We are 95% confident that the
risk of HIV transmission is 45% to 83% lower with AZT than with placebo.
If we set up the other way
(larger than one):
We are 95% confident that the
risk of HIV transmission is 1.81 to 5.84 times larger with placebo than AZT.
(f) Summarize the conclusion that you could draw
from this study (significance, estimation, causation, and generalizability).

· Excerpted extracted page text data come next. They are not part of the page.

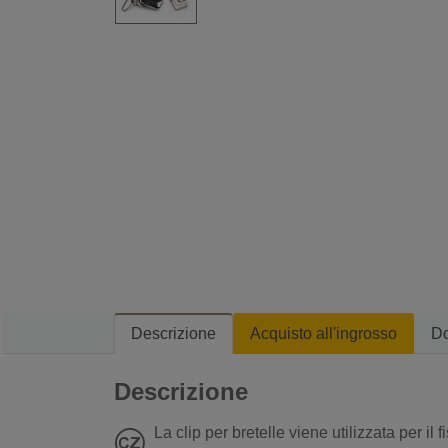
Descrizione
Acquisto all'ingrosso
D
Descrizione
La clip per bretelle viene utilizzata per il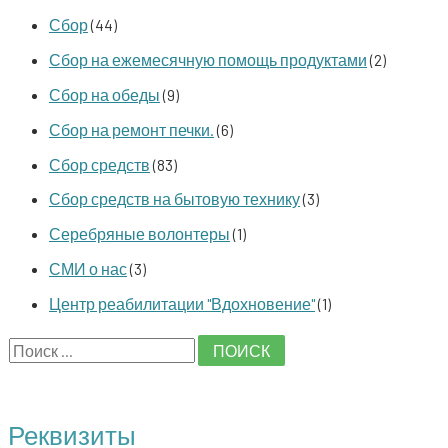
Сбор
(44)
Сбор на ежемесячную помощь продуктами
(2)
Сбор на обеды
(9)
Сбор на ремонт печки.
(6)
Сбор средств
(83)
Сбор средств на бытовую технику
(3)
Серебряные волонтеры
(1)
СМИ о нас
(3)
Центр реабилитации "Вдохновение"
(1)
S
e
a
Реквизиты
r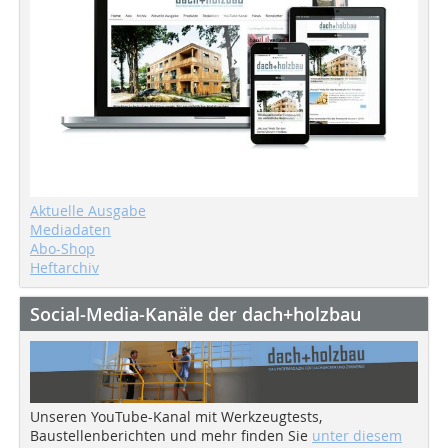
Aktuelle Ausgabe
Mediadaten
Abo-Shop
Heftarchiv
Social-Media-Kanäle der dach+holzbau
Unseren YouTube-Kanal mit Werkzeugtests,
Baustellenberichten und mehr finden Sie
unter diesem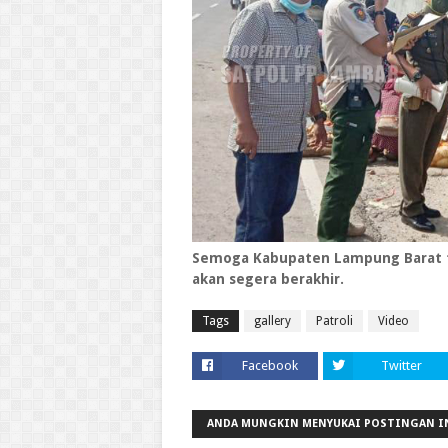
Semoga Kabupaten Lampung Barat tid
akan segera berakhir.
Tags
gallery
Patroli
Video
Facebook
Twitter
ANDA MUNGKIN MENYUKAI POSTINGAN I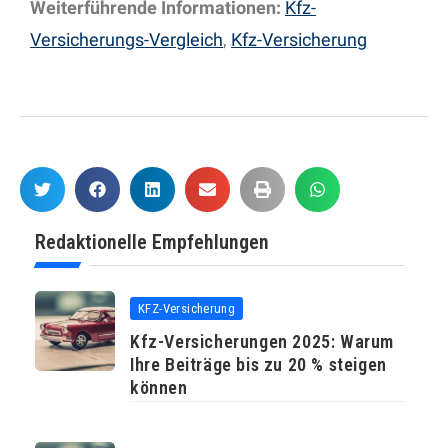
Weiterführende Informationen:
Kfz-
Versicherungs-Vergleich
,
Kfz-Versicherung
Redaktionelle Empfehlungen
KFZ-Versicherung
Kfz-Versicherungen 2025: Warum
Ihre Beiträge bis zu 20 % steigen
können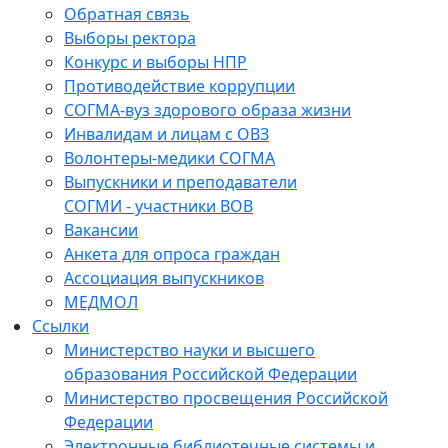
Обратная связь
Выборы ректора
Конкурс и выборы НПР
Противодействие коррупции
СОГМА-вуз здорового образа жизни
Инвалидам и лицам с ОВЗ
Волонтеры-медики СОГМА
Выпускники и преподаватели
СОГМИ - участники ВОВ
Вакансии
Анкета для опроса граждан
Ассоциация выпускников
МЕДМОЛ
Ссылки
Министерство науки и высшего
образования Российской Федерации
Министерство просвещения Российской
Федерации
Электронные библиотечные системы и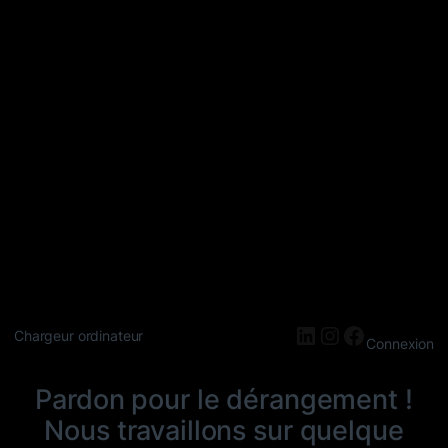
LinkedIn
Instagram
Faceboo
Chargeur ordinateur
Connexion
Pardon pour le dérangement !
Nous travaillons sur quelque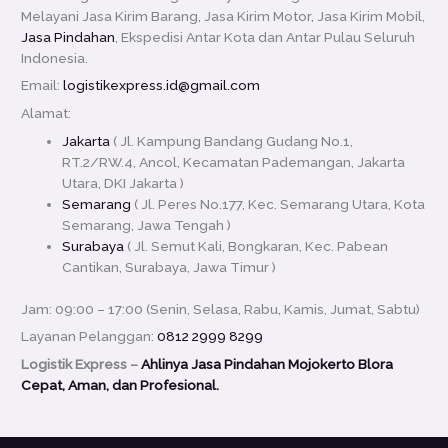
Melayani Jasa Kirim Barang, Jasa Kirim Motor, Jasa Kirim Mobil,
Jasa Pindahan
, Ekspedisi Antar Kota dan Antar Pulau Seluruh
Indonesia.
Email:
logistikexpress.id@gmail.com
Alamat:
Jakarta
( Jl. Kampung Bandang Gudang No.1,
RT.2/RW.4, Ancol, Kecamatan Pademangan, Jakarta
Utara, DKI Jakarta )
Semarang
( Jl. Peres No.177, Kec. Semarang Utara, Kota
Semarang, Jawa Tengah )
Surabaya
( Jl. Semut Kali, Bongkaran, Kec. Pabean
Cantikan, Surabaya, Jawa Timur )
Jam: 09:00 – 17:00 (Senin, Selasa, Rabu, Kamis, Jumat, Sabtu)
Layanan Pelanggan:
0812 2999 8299
Logistik Express –
Ahlinya Jasa Pindahan Mojokerto Blora
Cepat, Aman, dan Profesional.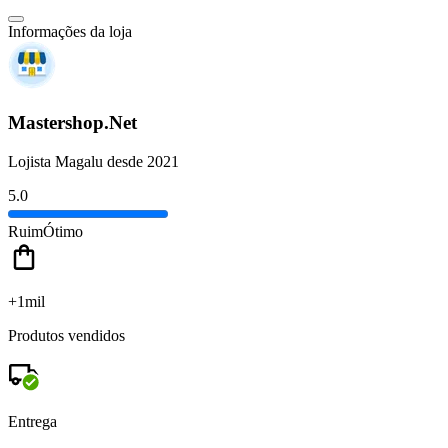
Informações da loja
Mastershop.Net
Lojista Magalu desde 2021
5.0
Ruim
Ótimo
+1mil
Produtos vendidos
Entrega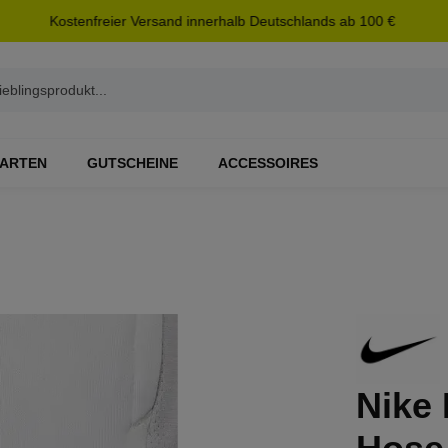
Kostenfreier Versand innerhalb Deutschlands ab 100 €
ARTEN
GUTSCHEINE
ACCESSOIRES
Nike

Also explain the reasoning behind each component.
Because
this was a well-designed experiment with a small p-value, we can conclude that
AZT caused the observed difference in HIV transmission rates. If AZT and a
placebo were equally effective in reducing mother-to-infant transmission of
AIDS, we virtually never see sample results as or more extreme as those we saw
in this experiment by random assignment alone (p-value < .0001). We are 99%
confident in concluding that AZT lowers the HIV transmission rate somewhere
between 5.33 and 23.95 percentage points over that of a placebo, which seems
noteworthy in this context. We might have some caution in generalizing these
results to a larger population as we don’t know how the HIV-positive mothers
willing to participate in this study were recruited.